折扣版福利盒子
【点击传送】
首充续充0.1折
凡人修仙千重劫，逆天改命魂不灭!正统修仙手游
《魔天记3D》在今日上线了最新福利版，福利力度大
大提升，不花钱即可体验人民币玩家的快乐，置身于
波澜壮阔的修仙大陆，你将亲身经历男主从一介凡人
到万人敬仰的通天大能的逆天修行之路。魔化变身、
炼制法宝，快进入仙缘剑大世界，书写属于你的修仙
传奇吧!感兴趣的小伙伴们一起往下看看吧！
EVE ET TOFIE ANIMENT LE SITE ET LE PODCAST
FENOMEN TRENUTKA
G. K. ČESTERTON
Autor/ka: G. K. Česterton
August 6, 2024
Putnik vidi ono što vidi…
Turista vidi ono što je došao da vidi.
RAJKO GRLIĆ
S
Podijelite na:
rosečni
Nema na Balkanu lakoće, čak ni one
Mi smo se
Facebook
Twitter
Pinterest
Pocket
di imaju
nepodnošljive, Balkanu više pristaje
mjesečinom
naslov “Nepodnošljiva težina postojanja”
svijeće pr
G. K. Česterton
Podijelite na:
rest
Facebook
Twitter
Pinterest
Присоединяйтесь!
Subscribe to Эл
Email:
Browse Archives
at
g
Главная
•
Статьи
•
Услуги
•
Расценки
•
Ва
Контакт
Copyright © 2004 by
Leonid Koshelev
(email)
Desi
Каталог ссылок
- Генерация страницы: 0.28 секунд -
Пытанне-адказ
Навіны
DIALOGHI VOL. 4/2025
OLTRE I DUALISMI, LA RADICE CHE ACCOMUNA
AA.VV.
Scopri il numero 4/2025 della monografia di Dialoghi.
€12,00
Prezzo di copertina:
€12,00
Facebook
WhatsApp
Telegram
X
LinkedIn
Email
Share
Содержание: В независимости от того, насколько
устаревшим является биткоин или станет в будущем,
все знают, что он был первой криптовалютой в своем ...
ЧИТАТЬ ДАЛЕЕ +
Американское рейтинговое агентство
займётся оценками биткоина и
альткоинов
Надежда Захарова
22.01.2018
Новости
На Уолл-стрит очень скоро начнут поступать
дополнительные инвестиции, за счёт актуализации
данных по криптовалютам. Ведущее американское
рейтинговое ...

__WHAT YOU HAVE TO DO__:
Reproduce all of the material above word for word.

__OUTPUT OF THE EXERCISE__:
折扣版福利盒子
【点击传送】
首充续充0.1折
凡人修仙千重劫，逆天改命魂不灭!正统修仙手游
《魔天记3D》在今日上线了最新福利版，福利力度大
大提升，不花钱即可体验人民币玩家的快乐，置身于
波澜壮阔的修仙大陆，你将亲身经历男主从一介凡人
到万人敬仰的通天大能的逆天修行之路。魔化变身、
炼制法宝，快进入仙缘剑大世界，书写属于你的修仙
传奇吧!感兴趣的小伙伴们一起往下看看吧！
EVE ET TOFIE ANIMENT LE SITE ET LE PODCAST
FENOMEN TRENUTKA
G. K. ČESTERTON
Autor/ka: G. K. Česterton
August 6, 2024
Putnik vidi ono što vidi…
Turista vidi ono što je došao da vidi.
RAJKO GRLIĆ
S
Podijelite na:
rosečni
Nema na Balkanu lakoće, čak ni one
Mi smo se
Facebook
Twitter
Pinterest
Pocket
di imaju
nepodnošljive, Balkanu više pristaje
mjesečinom
naslov “Nepodnošljiva težina postojanja”
svijeće pr
G. K. Česterton
Podijelite na:
rest
Facebook
Twitter
Pinterest
Присоединяйтесь!
Subscribe to Эл
Email:
Browse Archives
at
g
Главная
•
Статьи
•
Услуги
•
Расценки
•
Ва
Контакт
Copyright © 2004 by
Leonid Koshelev
(email)
Desi
Каталог ссылок
- Генерация страницы: 0.28 секунд -
Пытанне-адказ
Навіны
DIALOGHI VOL. 4/2025
OLTRE I DUALISMI, LA RADICE CHE ACCOMUNA
AA.VV.
Scopri il numero 4/2025 della monografia di Dialoghi.
€12,00
Prezzo di copertina:
€12,00
Facebook
WhatsApp
Telegram
X
LinkedIn
Email
Share
Содержание: В независимости от того, насколько
устаревшим является биткоин или станет в будущем,
все знают, что он был первой криптовалютой в своем ...
ЧИТАТЬ ДАЛЕЕ +
Американское рейтинговое агентство
займётся оценками биткоина и
альткоинов
Надежда Захарова
22.01.2018
Новости
На Уолл-стрит очень скоро начнут поступать
дополнительные инвестиции, за счёт актуализации
данных по криптовалютам. Ведущее американское
рейтинговое ...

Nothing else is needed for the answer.